You beg or borrow, from the bos’n or laundry-maid, five fathoms of rope—log line is the best. Splice a metal eye to the end to make a loop or lasso. Then you fix up a spar, with a cross-piece, and stand as in this sketch, with the loop—larger than A, or to taste—and cast over B, with right hand, and haul taut with left hand. The next thing is to cast a half-hitch over C. You imagine B is a bear’s head and you wish to throw a half-hitch over (C) a fore paw, so as to haul the paw up to the neck and throw the bear. Then you can try left-hand or right-hand casting over X, which is not so easy!
To cast the first lasso loop (note position of hand and eye in loop A) you swing the loop round the head and let fly and let the coils of line in left hand go free. This is a little difficult at first; casting on the half-hitch is much easier if you lay the line properly, as in Fig. (4). If you lay it as we did at first, as in Figs. (1) and (2), the loop falls short as in middle Fig. The idea is to have plenty line to your right, so as to make a big flowing hitch, as shown in lower Fig. (4).
Gisbert and I worked out this discovery in the morning till we could put on hitches every time, and in the afternoon we challenged the “Professor,” as we call young Don José—because of his skill in throwing the loop—and his cousin, Don Luis Velasquez, for a bottle of champagne, and holding our hand, we easily beat them and felt very slightly ashamed of ourselves for taking advantage of our small discovery of a knack.
This morning in sunny mist appeared a dot, far away over the snow, and we put glasses on it and made out a seal. As our young men thoughtfully hung back from a stalk, it was left for De Gisbert and the writer to make the effort. Finally the writer started over very rough going, with very little chance of getting within shot, still, just to show an example, we felt one of us must try.

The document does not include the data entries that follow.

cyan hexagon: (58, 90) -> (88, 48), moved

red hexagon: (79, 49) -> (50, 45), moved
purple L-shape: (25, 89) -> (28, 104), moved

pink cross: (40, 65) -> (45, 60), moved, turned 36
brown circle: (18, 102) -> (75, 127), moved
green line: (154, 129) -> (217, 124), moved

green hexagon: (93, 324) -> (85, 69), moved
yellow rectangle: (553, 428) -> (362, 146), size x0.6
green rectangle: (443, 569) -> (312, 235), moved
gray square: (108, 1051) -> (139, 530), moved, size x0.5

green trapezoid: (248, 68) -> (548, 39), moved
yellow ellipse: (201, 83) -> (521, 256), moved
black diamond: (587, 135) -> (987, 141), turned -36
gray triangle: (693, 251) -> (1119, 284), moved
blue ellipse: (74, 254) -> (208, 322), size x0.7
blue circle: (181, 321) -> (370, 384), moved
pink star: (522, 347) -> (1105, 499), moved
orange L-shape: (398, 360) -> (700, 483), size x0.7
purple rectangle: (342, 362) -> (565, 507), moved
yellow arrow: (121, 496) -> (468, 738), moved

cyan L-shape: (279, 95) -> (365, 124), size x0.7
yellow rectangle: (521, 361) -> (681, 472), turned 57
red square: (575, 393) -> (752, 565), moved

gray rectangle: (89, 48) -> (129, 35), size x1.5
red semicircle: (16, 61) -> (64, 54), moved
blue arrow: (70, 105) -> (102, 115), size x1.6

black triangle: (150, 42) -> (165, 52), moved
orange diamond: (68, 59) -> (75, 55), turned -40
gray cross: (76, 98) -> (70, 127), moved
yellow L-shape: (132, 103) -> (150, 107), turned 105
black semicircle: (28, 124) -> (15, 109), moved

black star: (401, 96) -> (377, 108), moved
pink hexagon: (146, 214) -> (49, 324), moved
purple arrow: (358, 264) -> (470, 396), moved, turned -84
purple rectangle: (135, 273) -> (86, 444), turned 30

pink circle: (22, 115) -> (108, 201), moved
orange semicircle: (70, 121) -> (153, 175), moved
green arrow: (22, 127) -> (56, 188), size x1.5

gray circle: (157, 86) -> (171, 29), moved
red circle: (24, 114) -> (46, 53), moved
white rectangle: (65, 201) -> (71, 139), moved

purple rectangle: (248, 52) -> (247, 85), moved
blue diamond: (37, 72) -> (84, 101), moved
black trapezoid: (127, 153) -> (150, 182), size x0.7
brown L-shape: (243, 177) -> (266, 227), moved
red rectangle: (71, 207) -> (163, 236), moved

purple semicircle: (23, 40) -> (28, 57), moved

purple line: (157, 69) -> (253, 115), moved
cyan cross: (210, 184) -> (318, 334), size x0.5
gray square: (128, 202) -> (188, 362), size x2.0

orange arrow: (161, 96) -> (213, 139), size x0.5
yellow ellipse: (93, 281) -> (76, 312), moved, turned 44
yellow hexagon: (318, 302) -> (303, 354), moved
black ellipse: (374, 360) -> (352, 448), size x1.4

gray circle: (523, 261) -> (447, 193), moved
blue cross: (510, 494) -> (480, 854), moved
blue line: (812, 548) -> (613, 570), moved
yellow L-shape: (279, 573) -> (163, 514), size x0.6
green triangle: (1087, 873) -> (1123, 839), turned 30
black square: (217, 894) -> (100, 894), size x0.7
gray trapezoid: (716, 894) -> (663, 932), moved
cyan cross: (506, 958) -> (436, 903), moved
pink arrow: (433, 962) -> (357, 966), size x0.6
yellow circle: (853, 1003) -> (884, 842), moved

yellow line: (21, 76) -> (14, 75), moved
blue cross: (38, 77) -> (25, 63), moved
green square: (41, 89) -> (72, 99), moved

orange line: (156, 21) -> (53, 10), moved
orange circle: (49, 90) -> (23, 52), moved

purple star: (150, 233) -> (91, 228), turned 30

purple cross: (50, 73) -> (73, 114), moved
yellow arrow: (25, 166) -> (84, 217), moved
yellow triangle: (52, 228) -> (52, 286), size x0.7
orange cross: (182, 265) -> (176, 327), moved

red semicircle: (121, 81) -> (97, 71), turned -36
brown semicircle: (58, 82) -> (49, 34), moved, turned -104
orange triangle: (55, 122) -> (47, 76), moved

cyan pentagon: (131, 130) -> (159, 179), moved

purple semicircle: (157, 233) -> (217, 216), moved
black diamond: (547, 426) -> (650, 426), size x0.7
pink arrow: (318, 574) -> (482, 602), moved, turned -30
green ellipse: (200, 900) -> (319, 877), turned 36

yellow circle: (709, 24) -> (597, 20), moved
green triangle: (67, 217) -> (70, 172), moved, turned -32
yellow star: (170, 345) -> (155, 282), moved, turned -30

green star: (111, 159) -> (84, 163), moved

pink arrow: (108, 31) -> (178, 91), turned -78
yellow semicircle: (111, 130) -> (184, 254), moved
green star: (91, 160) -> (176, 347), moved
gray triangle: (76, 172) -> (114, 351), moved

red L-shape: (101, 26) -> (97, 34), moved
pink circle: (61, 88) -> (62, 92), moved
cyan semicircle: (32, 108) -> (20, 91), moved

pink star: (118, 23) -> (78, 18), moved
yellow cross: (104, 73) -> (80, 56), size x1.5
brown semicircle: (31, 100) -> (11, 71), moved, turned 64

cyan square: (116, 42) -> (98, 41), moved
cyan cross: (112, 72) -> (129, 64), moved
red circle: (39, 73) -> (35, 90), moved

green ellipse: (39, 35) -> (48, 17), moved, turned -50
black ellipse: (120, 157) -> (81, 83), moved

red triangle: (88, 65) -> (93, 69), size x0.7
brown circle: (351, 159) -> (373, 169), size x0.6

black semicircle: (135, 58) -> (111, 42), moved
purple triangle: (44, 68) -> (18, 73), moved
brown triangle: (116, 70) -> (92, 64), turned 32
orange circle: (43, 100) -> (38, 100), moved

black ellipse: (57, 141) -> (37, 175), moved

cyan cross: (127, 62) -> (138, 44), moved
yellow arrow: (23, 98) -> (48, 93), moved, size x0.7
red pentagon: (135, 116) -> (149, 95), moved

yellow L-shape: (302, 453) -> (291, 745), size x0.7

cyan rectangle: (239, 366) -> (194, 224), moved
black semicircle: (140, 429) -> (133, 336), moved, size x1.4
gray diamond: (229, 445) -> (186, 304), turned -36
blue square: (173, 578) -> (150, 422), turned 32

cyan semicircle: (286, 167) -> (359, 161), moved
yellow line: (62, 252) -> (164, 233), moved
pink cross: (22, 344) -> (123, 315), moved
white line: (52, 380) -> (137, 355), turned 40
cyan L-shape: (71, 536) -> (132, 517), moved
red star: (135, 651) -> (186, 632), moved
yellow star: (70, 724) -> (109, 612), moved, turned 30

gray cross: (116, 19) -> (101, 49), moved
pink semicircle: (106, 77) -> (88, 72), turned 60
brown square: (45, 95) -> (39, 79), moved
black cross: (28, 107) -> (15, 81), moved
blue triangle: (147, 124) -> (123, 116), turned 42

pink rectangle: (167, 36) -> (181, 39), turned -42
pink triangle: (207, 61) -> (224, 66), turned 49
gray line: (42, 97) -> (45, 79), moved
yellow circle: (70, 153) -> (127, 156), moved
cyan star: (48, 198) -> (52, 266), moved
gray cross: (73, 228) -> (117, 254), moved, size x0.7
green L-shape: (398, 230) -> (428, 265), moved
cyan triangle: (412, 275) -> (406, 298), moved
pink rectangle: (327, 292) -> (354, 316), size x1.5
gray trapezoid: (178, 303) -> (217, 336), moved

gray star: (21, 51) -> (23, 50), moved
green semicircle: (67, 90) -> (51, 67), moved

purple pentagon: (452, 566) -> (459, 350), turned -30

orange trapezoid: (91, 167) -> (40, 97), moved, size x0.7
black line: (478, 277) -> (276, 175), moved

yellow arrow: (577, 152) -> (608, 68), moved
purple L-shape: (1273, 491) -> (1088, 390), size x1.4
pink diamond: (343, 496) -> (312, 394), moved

So we climbed over the bow and got on to the floe-edge and away from ship. It was very charming on the floe amongst these ice tombstones and ledges fringed with huge icicles that, in a wide view, are simply monotonous white, but which all become very sweet and beautiful when you are close to them and can examine the details at leisure. The only way to see nature thoroughly is to have it rubbed into you. Who can see a rainstorm with an umbrella up? When you have one leg in a hole in the floe and the other on the floe, and hands, rifle and staff going, you do not know how deep, there is plenty of time for the dripping icicles over the blue ledge in front of you to impress themselves on your memory; and for a time at least, the seal you are stalking, or even the bear that may be stalking you, or when you think of the beauty in front, the cold in your boots, become of little importance.